Using an algorithm like this to automate troll banning is unlikely in the immediate future. It's in the academic research phase and not available as a usable software package at the moment. And at 80 percent accuracy, one in five of the users it identified would be innocent. The researchers found that being overly harsh or quick to ban or censor users tended to increase antisocial behavior, and even worsened the writing of posters who initially had higher text quality [source: Cheng]. There are also other types of trolling, including more subtle varieties, such as posting vexingly naive questions, that this algorithm wouldn't be able to detect.

Therefore it's still important for a human moderator to review the situation before anyone is banned. But a tool like this could help moderators spend their time more efficiently by flagging potentially disruptive users ahead of time. The findings can be used to develop subsequent studies and future troll-detection and moderation tools.

In the meantime, we can keep trying other measures. Some have suggested instituting user pseudonyms that stay the same over multiple sites [source: Schwartz]. Sites like Slashdot and Reddit have peer moderation systems in place. Sites xkcd and 4chan have even experimented with a bot called ROBOT9000 that mutes users when they say something that's been said before, only allowing original content [source: Munroe].
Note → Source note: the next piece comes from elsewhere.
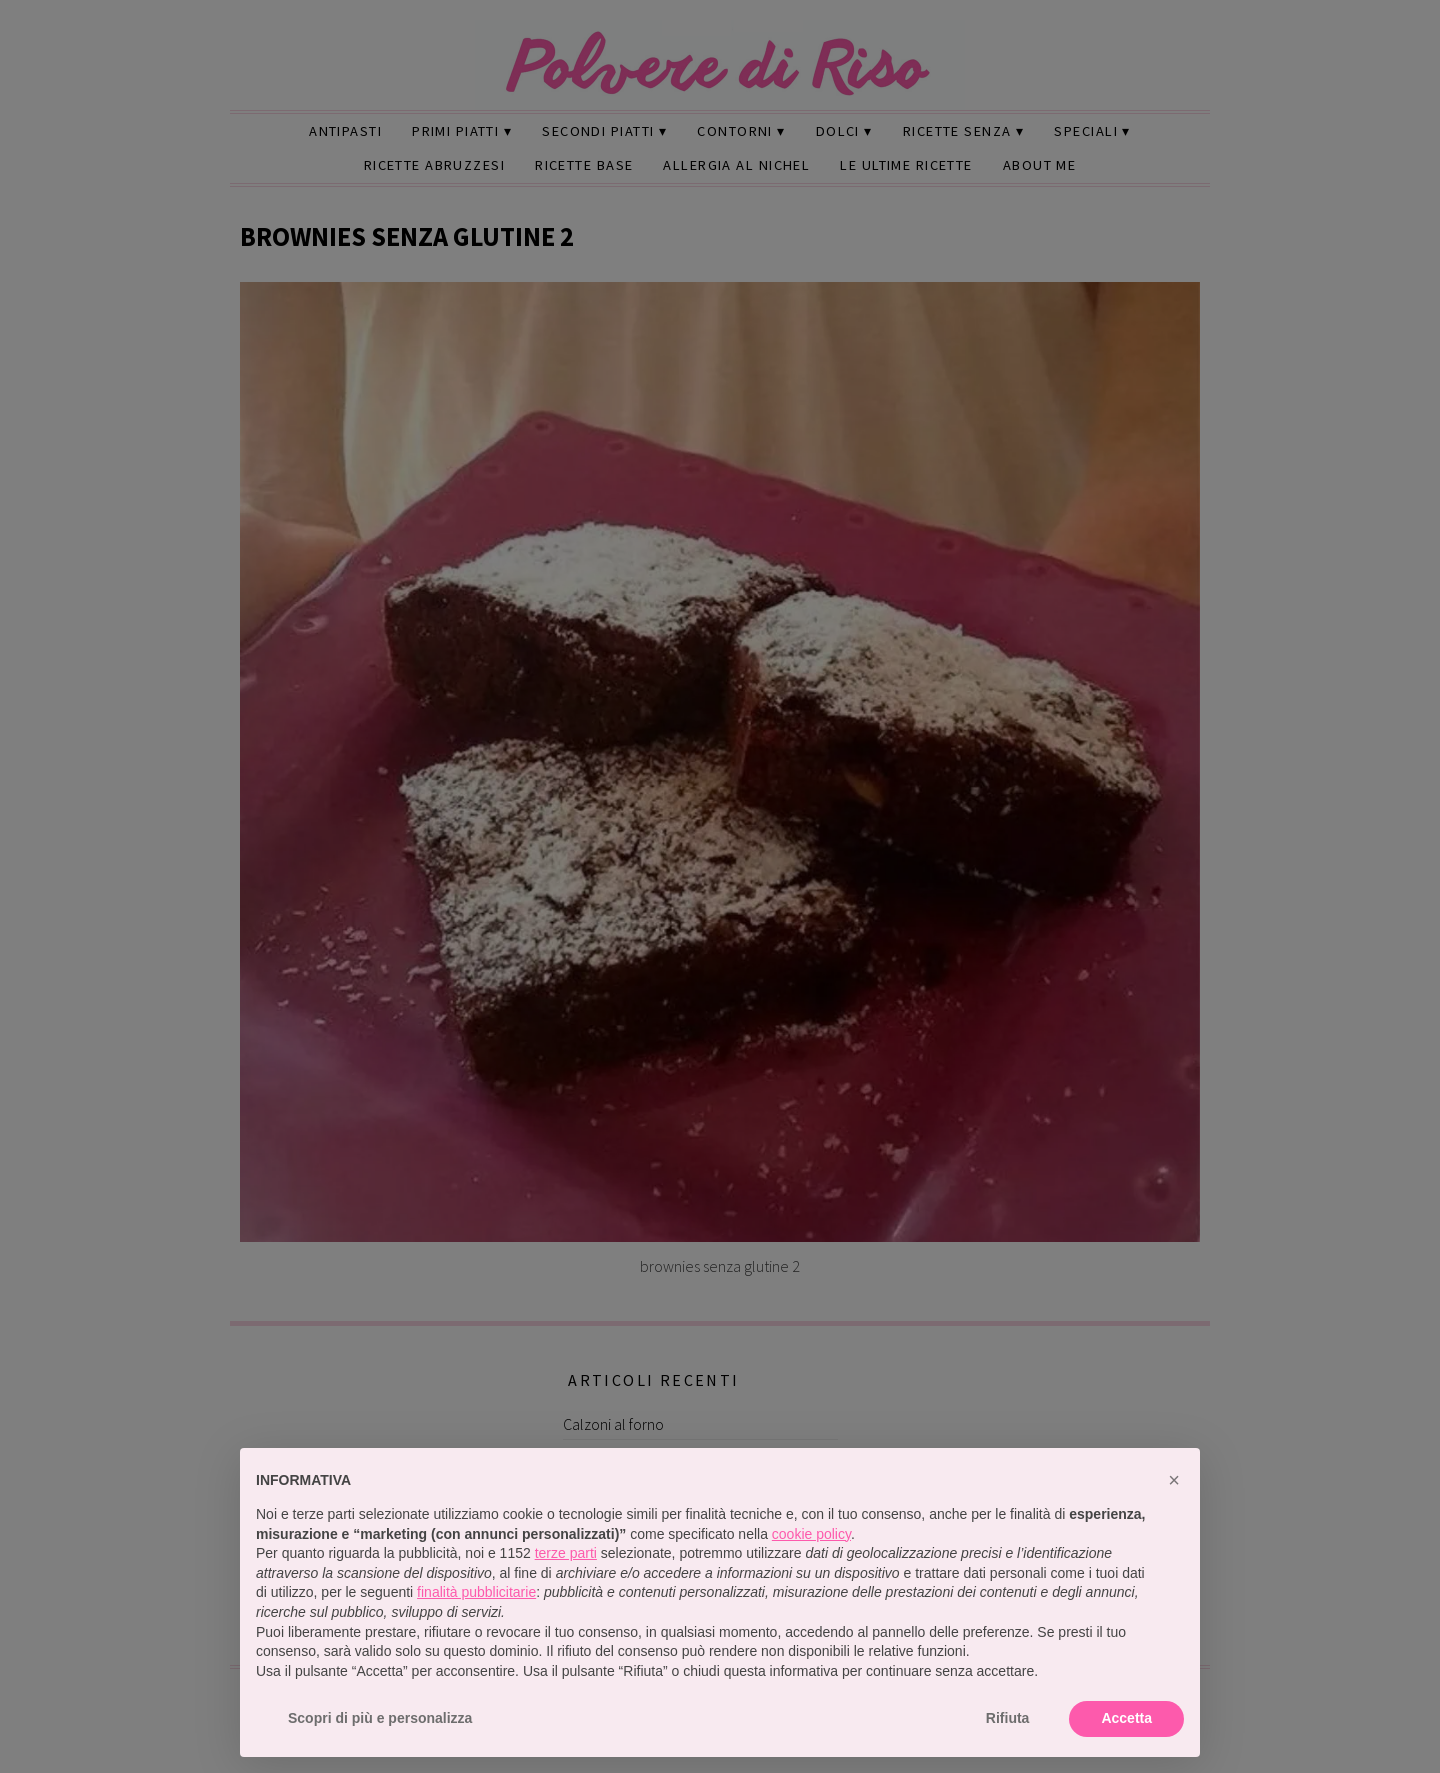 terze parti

Google has made changes to YouTube to try to get a handle on its well-known trolling problem, including allowing users more leeway and tools to moderate their videos' comment sections, moving more relevant comments and comments from users' Google+ friends to the top and adding public or private commenting options [sources: Dredge, YouTube].

We, as online users, can also do things to diminish trolling, like making use of the voting and reporting features on online communities. The Stanford and Cornell researchers also found that other users engaging trolls with harsh feedback exacerbated the behavior. This reinforces a commonly repeated Internet maxim: "Don't feed the trolls!"